The site at Winchelsea was within the medieval new town, founded in the late thirteenth century. At the time of excavation, it was pasture/parkland, but destined for development. Medieval documentary evidence enabled us to locate the plot and its owner, Stephen Aurifaber (Goldsmith), and we confirmed the plot layout as previously only projected on the basis of the documents. We found a medieval hall and undercroft, and part of its back plot or orchard.
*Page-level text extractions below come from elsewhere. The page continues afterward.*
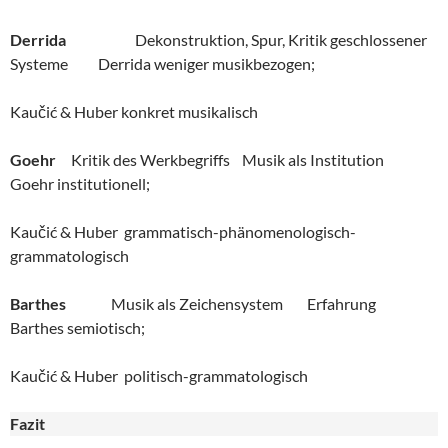
Derrida
Dekonstruktion, Spur, Kritik geschlossener
Systeme Derrida weniger musikbezogen;
Kaučić & Huber konkret musikalisch
Goehr
Kritik des Werkbegriffs Musik als Institution
Goehr institutionell;
Kaučić & Huber grammatisch-phänomenologisch-
grammatologisch
Barthes
Musik als Zeichensystem Erfahrung
Barthes semiotisch;
Kaučić & Huber politisch-grammatologisch
Fazit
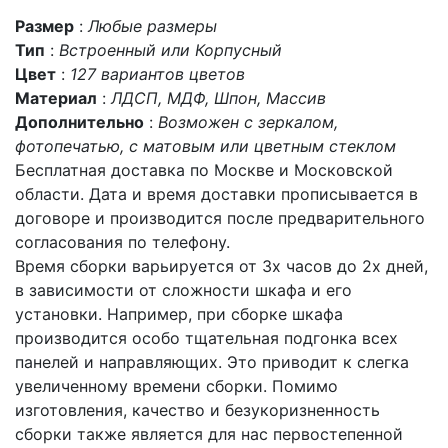
Размер
:
Любые размеры
Тип
:
Встроенный или Корпусный
Цвет
:
127 вариантов цветов
Материал
:
ЛДСП, МДФ, Шпон, Массив
Дополнительно
:
Возможен с зеркалом,
фотопечатью, с матовым или цветным стеклом
Бесплатная доставка по Москве и Московской
области. Дата и время доставки прописывается в
договоре и производится после предварительного
согласования по телефону.
Время сборки варьируется от 3х часов до 2х дней,
в зависимости от сложности шкафа и его
установки. Например, при сборке шкафа
производится особо тщательная подгонка всех
панелей и направляющих. Это приводит к слегка
увеличенному времени сборки. Помимо
изготовления, качество и безукоризненность
сборки также является для нас первостепенной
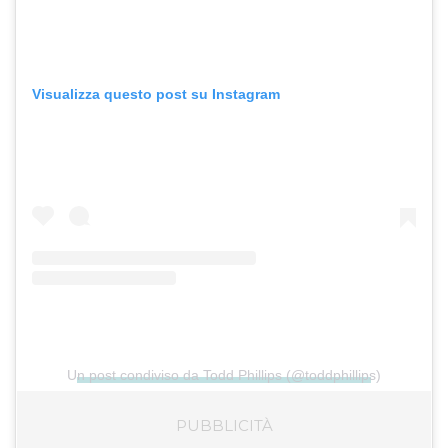
Visualizza questo post su Instagram
Un post condiviso da Todd Phillips (@toddphillips)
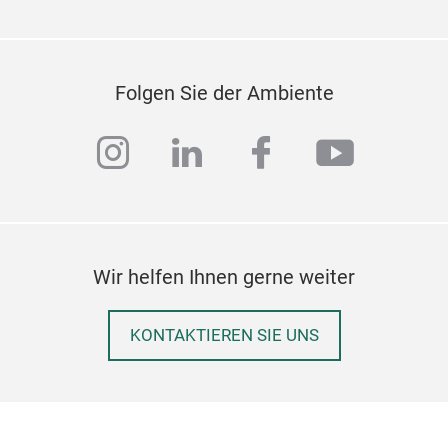
Folgen Sie der Ambiente
instagram
linkedin
facebook
youtub
Wir helfen Ihnen gerne weiter
KONTAKTIEREN SIE UNS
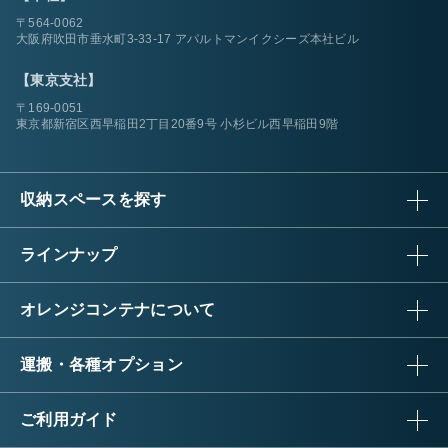
〒564-0062
大阪府吹田市垂水町3-33-17 アパルトマンイクシーズ本社ビル
【東京支社】
〒169-0051
東京都新宿区西早稲田2丁目20番9号 小杉ビル西早稲田9階
収納スペースを探す
ラインナップ
オレンジコンテナについて
運搬・各種オプション
ご利用ガイド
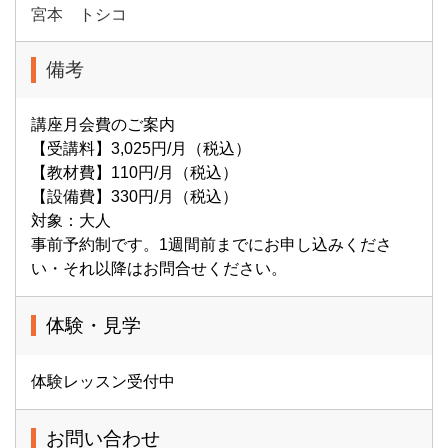
宮本 トシコ
備考
講座月会費のご案内
【受講料】3,025円/月（税込）
【教材費】110円/月（税込）
【設備費】330円/月（税込）
対象：大人
事前予約制です。1週間前までにお申し込みくださ
い・それ以降はお問合せください。
体験・見学
体験レッスン受付中
お問い合わせ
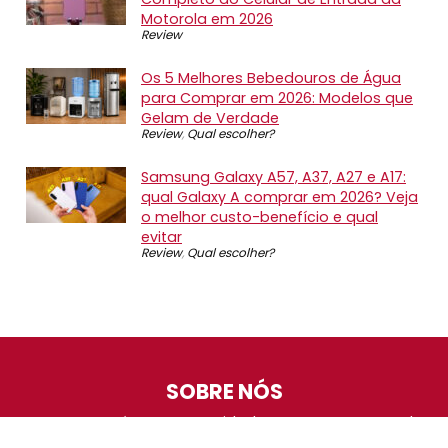
Motorola em 2026
Review
Os 5 Melhores Bebedouros de Água
para Comprar em 2026: Modelos que
Gelam de Verdade
Review
,
Qual escolher?
Samsung Galaxy A57, A37, A27 e A17:
qual Galaxy A comprar em 2026? Veja
o melhor custo-benefício e qual
evitar
Review
,
Qual escolher?
SOBRE NÓS
O Promotop é uma comunidade para quem gosta de
economizar. Diariamente compartilhando promoções,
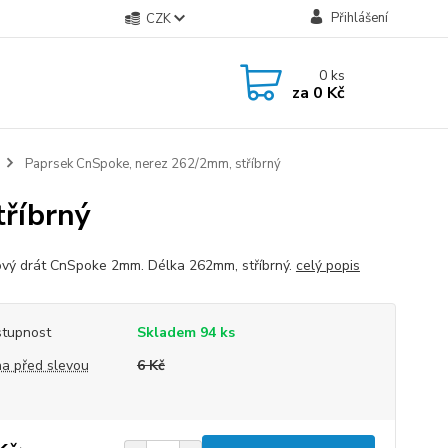
Přihlášení
CZK
0
ks
za
0 Kč
Paprsek CnSpoke, nerez 262/2mm, stříbrný
tříbrný
vý drát CnSpoke 2mm. Délka 262mm, stříbrný.
celý popis
tupnost
Skladem 94 ks
a před slevou
6 Kč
Generally, we considered it to be a successful excavation, and it was published in the Sussex Archaeological Collections for 1975.
Subsequently, I went on to work for a year in the Air Photo Unit of RCHM (England), where we took many photos of Sussex during the drought of 1976, finding many new sites, some of which were later excavated by SAFU. The Winchelsea dig was a formative experience, and I feel privileged to have been entrusted with directing the excavation.
The evolution of a unit: from SAFU to FAU
In 1984, a mere 10 years after its establishment, the unit was evolving and the 1984 Progress Report records the first name change: to the Institute of Archaeology Field Archaeology Unit (IoA FAU) due to the broadening scope of the unit and undertaking of work outside of East and West Sussex. Later, when the IoA became part of UCL in 1987, the UCL prefix was adopted and the name ‘Field Archaeology Unit’ remained in use for the next 20 years, only finally dropped as our services and expertise expanded beyond just field archaeology.
Annual summary reports produced between 1984 and 1991 show how work continued on a range of sites and at various locations, with Robin Holgate and Mark Gardiner joining Drewett and Rudling as regular site directors. In 1985, plough-damage assessment excavations were undertaken at Bignor Roman villa, West Sussex, heralding the beginning of FAU investigations of the site which culminated in a major field school and research project between 1991 and 2000 (Rudling 1997). Another Roman villa, at Beddingham in East Sussex, was also the subject of several seasons of research and training excavations starting in 1987 and continuing until the mid-1990s, and work resumed at Chanctonbury Ring, West Sussex (Iron Age hillfort and Romano-Celtic temple site) in 1987 following a major storm and continued in 1988–9 (Bedwin 1980b; Rudling 2001). During this period, work also resumed along the line of the A27 Brighton Bypass (see Figure 4), with Field Officers Christopher Place, Lawrence Pontin, Miles Russell and Maureen Bennell now also part of the team, and this remained a key project for several years. Also working for the unit at this time, as a prehistoric pottery specialist was Sue Hamilton (future IoA Director 2014–22), whose early research made a significant contribution to the understanding of Sussex prehistoric pottery sequences and prehistoric landscapes of Sussex more broadly (for example, Hamilton 2002; 2003; Hamilton and Manley 1997).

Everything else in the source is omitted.